Today was a great day. The new Barnes & Noble opened 1.5 miles from my house. A nice sized store with a roomy Starbucks inside. What a difference a bookstore makes to the neighborhood!
I bought the latest HBR, Psychology Today, and a little book called, On Bullshit. It is a teeny tiny book with perhaps the best title I have seen all year. And by best, I mean that it grabs your attention and you can’t NOT look inside the book. I will tell you more about it once I read it, but here is how it starts:
"One of the most salient features of our culture is that there is so much bullshit. Everyone knows this. Each of us contributes his share. But we tend to take the situation for granted."
Most salient? Wow. An intellectual inquiry about bullshit. Cool. This is one of those moments when I say to myself, "why didn’t I think of that?"

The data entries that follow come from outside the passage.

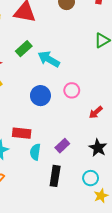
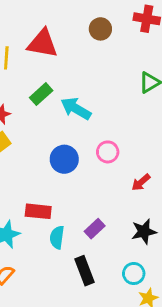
black star: (98, 148) -> (144, 232), turned 30
black rectangle: (55, 176) -> (85, 271), turned -30

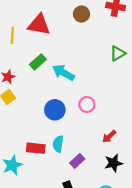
red arrow: (141, 182) -> (109, 136), moved
cyan semicircle: (57, 237) -> (58, 144), moved

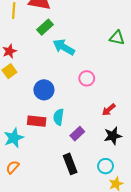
green triangle: (118, 53) -> (117, 38), moved, turned 42
green rectangle: (38, 62) -> (45, 27), moved
blue circle: (55, 110) -> (44, 90), moved

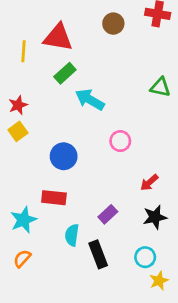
cyan semicircle: (59, 117) -> (72, 235), moved

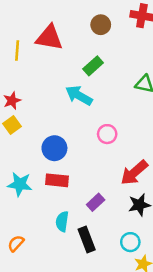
green rectangle: (65, 73) -> (93, 66), moved
red arrow: (149, 183) -> (134, 173), size x1.6
red rectangle: (54, 198) -> (57, 180), moved
cyan star: (24, 220) -> (20, 184), moved, turned 30

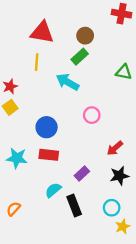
brown circle: (101, 25) -> (85, 36), moved
yellow line: (17, 50) -> (37, 62), moved
red arrow: (134, 173) -> (115, 148), size x0.7
cyan semicircle: (62, 221) -> (53, 190), turned 42

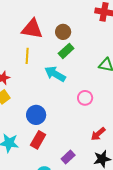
brown circle: (85, 36) -> (63, 32), moved
pink circle: (92, 115) -> (85, 98), moved
red rectangle: (49, 155) -> (38, 140), turned -66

I might like to write about one narrow topic in a way that did not put readers to sleep faster than the winter sun sets in Seattle.
If you were going to dedicate X number of months/years to one single topic, what would you select?

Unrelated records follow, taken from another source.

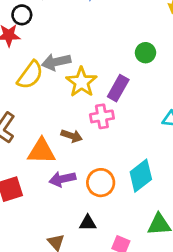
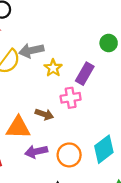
yellow star: (81, 82) -> (53, 68), size x0.7

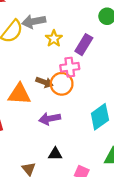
purple arrow: (36, 152) -> (50, 119), moved
orange circle: (69, 155) -> (62, 84), moved

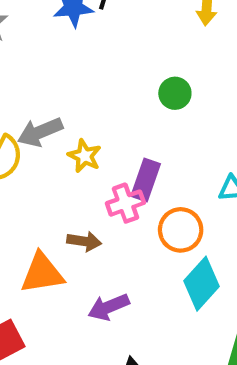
purple rectangle: (84, 45) -> (146, 180), moved
orange circle: (62, 84) -> (181, 230), moved

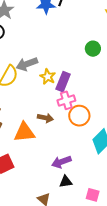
purple rectangle: (146, 180) -> (63, 82), moved
orange circle: (181, 230) -> (79, 116), moved
purple arrow: (109, 307) -> (61, 162), moved

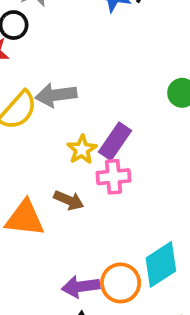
yellow star: (48, 77) -> (82, 150), moved
orange circle: (79, 116) -> (121, 283), moved

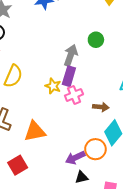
gray arrow: (56, 95) -> (71, 55), moved, turned 135
brown arrow: (69, 200) -> (101, 107), moved

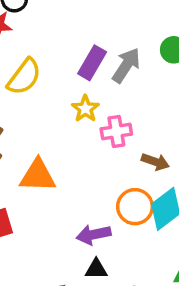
purple rectangle: (69, 76) -> (92, 63), moved
orange circle: (95, 149) -> (135, 207), moved

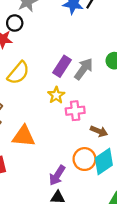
purple arrow: (94, 235) -> (57, 175), turned -48

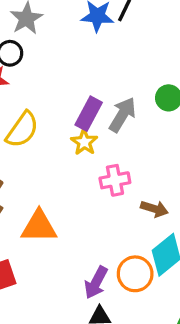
yellow star: (56, 95) -> (84, 142), moved
orange circle: (84, 159) -> (135, 274), moved

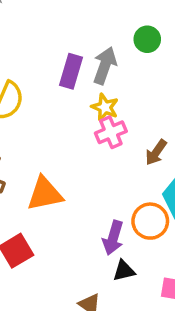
yellow star: (84, 142) -> (105, 107), moved
brown arrow: (154, 209) -> (156, 152), turned 120

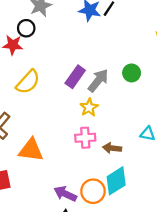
pink cross: (111, 132) -> (85, 138), moved
brown arrow: (156, 152) -> (112, 148), turned 42
purple arrow: (113, 238) -> (65, 194), turned 80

Did you know that people who write about cats have their own writer’s conference? There are that many cat writers……. This year’s conference is being held in Foster City, CA from Nov. 18-20 in case you are interested. What do they talk about for three days? Developing characters? Creating dialogue?
All the 2006 calendars were out too. Now here is one of those
misconceptions spurred by bookstores. Bookstores would like you to
think calendars make great gifts. They even have special holiday
envelopes to put them in now so you don’t have to wrap them. But
calendars are terrible gifts because we are all so particular about our
calendars. Don’t you think? And we are more likely to buy people calendars WE like than something THEY want.

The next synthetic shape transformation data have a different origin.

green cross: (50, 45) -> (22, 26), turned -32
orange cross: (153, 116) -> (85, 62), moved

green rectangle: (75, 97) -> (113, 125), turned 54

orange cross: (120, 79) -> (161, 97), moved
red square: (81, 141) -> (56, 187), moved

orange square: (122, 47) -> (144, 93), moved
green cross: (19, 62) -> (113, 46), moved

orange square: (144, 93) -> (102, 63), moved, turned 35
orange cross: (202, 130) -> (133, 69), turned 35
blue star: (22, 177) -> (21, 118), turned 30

Which is more embarrassing – being caught looking at the new issue of Urban Dog,
or peeking at the smutty stuff? You can guess which one caught my eye.
Hey, but they have a quiz that will tell you the type of breed you are.
I bet I am a Siberian Husky – the rare line of the breed that prefers
to live in the high dessert.
As I was in line to pay for my stuff, I noticed a book with the title,Why do men have nipples? That’s a great question and a great title too.
Business books rarely have extraordinary titles, have you noticed? I can’t even think of one.
Since this was their first day, the entire crew was pretty dumbstruck and clueless. But they were very nice. They did not get me to the book I was looking for, but I found On Bullshit instead, so it all worked out.